***** Records provided *****
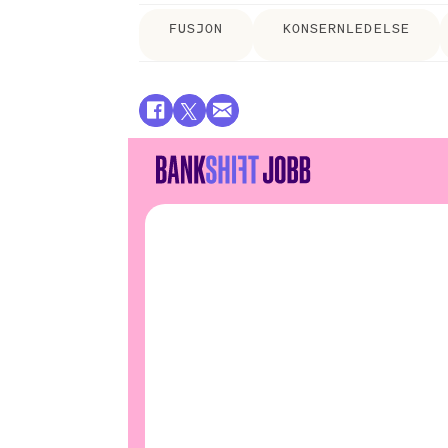
FUSJON
KONSERNLEDELSE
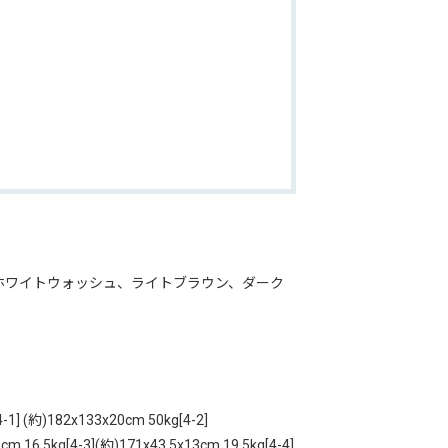
ホワイトウォッシュ、ライトブラウン、ダーク
 (約)182x133x20cm 50kg[4-2]
cm 16.5kg[4-3](約)171x43.5x13cm 19.5kg[4-4]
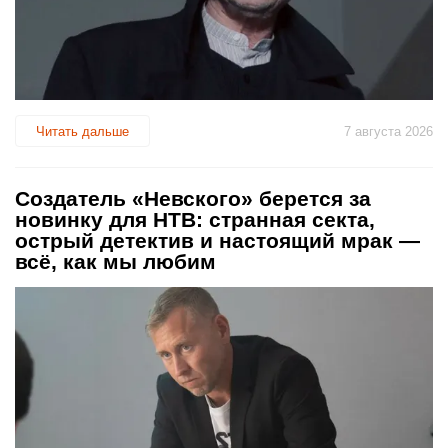
Читать дальше
7 августа 2026
Создатель «Невского» берется за
новинку для НТВ: странная секта,
острый детектив и настоящий мрак —
всё, как мы любим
*****
§ Required action:
In full and without error, repeat the listing above, omitting its images.

§ Finished task:
FUSJON
KONSERNLEDELSE
ホワイトウォッシュ、ライトブラウン、ダーク
 (約)182x133x20cm 50kg[4-2]
cm 16.5kg[4-3](約)171x43.5x13cm 19.5kg[4-4]
Читать дальше
7 августа 2026
Создатель «Невского» берется за
новинку для НТВ: странная секта,
острый детектив и настоящий мрак —
всё, как мы любим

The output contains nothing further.